Chassant sur les « terres » de Chris Lamquet (« Norge » au Lombard), Alain Maindron nous offre un nouveau cyber-thriller tout-à-fait dans l'air du temps. Quelques inoffensifs « hackers du dimanche » tombent sur un truc énorme et mettent le doigt dans l'engrenage fatal. Une seule d'entre eux va en réchapper, Aka. Elle n'aura qu'un but en tête : faire payer cash les morts de ses amis. Et si elle peut s'enrichir au passage, pourquoi pas ? En deux temps trois mouvements, la voilà dans la cour des grands, alliée d'un ponte de la maffia russe, établie plus ou moins à son compte, avec trois hackers du tonnerre qui travaillent pour elle. Pas très crédible... mais mené sur un rythme trépidant qui ne laisse pas nécessairement au lecteur le temps de se poser beaucoup de questions. Le tout est emballé en « 3D » façon jeu vidéo. Ça plaira forcément à quelques fans de Lara Croft. Mais il y a en aura au moins autant qui seront incapables de dépasser la deuxième page.
Hellblazer, Hard Time par Thierry Bellefroid
« Hellblazer, Hard Time », par Richard Corben et Brian Azzarello. Chez Toth.
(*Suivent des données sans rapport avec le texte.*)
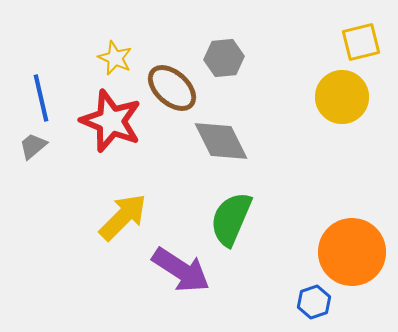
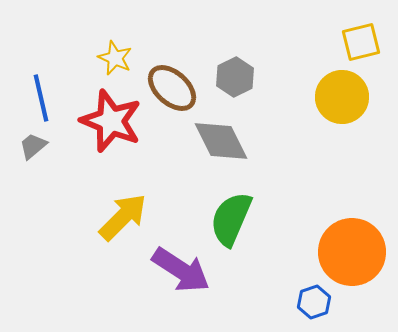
gray hexagon: moved 11 px right, 19 px down; rotated 21 degrees counterclockwise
On m'avait prévenu. « Cette BD est l'une des plus violentes que j'ai lues ». J'ouvre « Hellblazer » et un rapide coup d'oeil me dissuade de croire à cette mise en garde. A première vue, le dessin de Richard Corben s'est plutôt assagi et l'hémoglobine n'a pas l'air de couler à toutes les pages. Pourtant, la lecture de cet album requiert un moral d'acier. « Hellblazer » est une descente aux enfers en milieu carcéral comme rarement on en a vu en BD. Autour de Constantine, tous les détenus sont bien à leur place ; dans un gang ou sous la coupe de l'un ou l'autre « exploiteur sexuel ». On ne voit pas grand chose, mais texte et dialogues suggèrent le pire. Puis, Constantine pète les plombs et entraîne toute la population de la prison dans son délire. A la manière d'un Apocalypse Now carcéral, le lecteur découvre l'horreur d'une violence gratuite, crue, animale. Corps décapités, humiliations et viols collectifs entre détenus, crémation... tout y passe. Et débouche sur un final hallucinant dont on ne sort forcément pas indemne. Ames sensibles et romantiques, passez votre chemin !
CQFD par Thierry Bellefroid
« CQFD. Or, c'était la nuit ». Par Avrit et Blanc. Chez Casterman.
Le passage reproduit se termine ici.